— Requirement —
Could you transcribe exactly the lines from the one containing "ИП Гайнутдинов Артур Тахирович" through the last line of the records below, leaving out the pictures?

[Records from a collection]
= = = = =
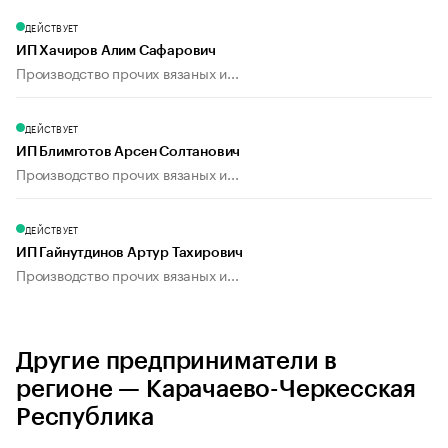
ДЕЙСТВУЕТ
ИП Хачиров Алим Сафарович
Производство прочих вязаных и...
ДЕЙСТВУЕТ
ИП Блимготов Арсен Солтанович
Производство прочих вязаных и...
ДЕЙСТВУЕТ
ИП Гайнутдинов Артур Тахирович
Производство прочих вязаных и...
Другие предприниматели в
регионе — Карачаево-Черкесская
Республика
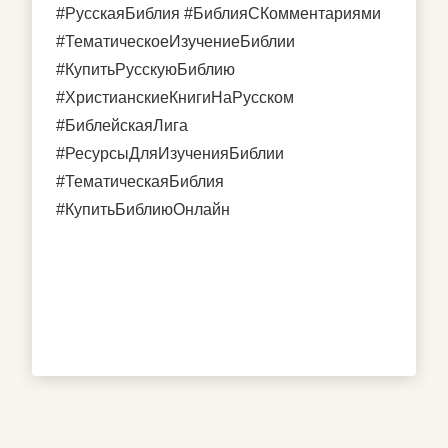
#РусскаяБиблия #БиблияСКомментариями
#ТематическоеИзучениеБиблии
#КупитьРусскуюБиблию
#ХристианскиеКнигиНаРусском
#БиблейскаяЛига
#РесурсыДляИзученияБиблии
#ТематическаяБиблия
#КупитьБиблиюОнлайн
= = = = =
— Your solution —
ИП Гайнутдинов Артур Тахирович
Производство прочих вязаных и...
Другие предприниматели в
регионе — Карачаево-Черкесская
Республика
#РусскаяБиблия #БиблияСКомментариями
#ТематическоеИзучениеБиблии
#КупитьРусскуюБиблию
#ХристианскиеКнигиНаРусском
#БиблейскаяЛига
#РесурсыДляИзученияБиблии
#ТематическаяБиблия
#КупитьБиблиюОнлайн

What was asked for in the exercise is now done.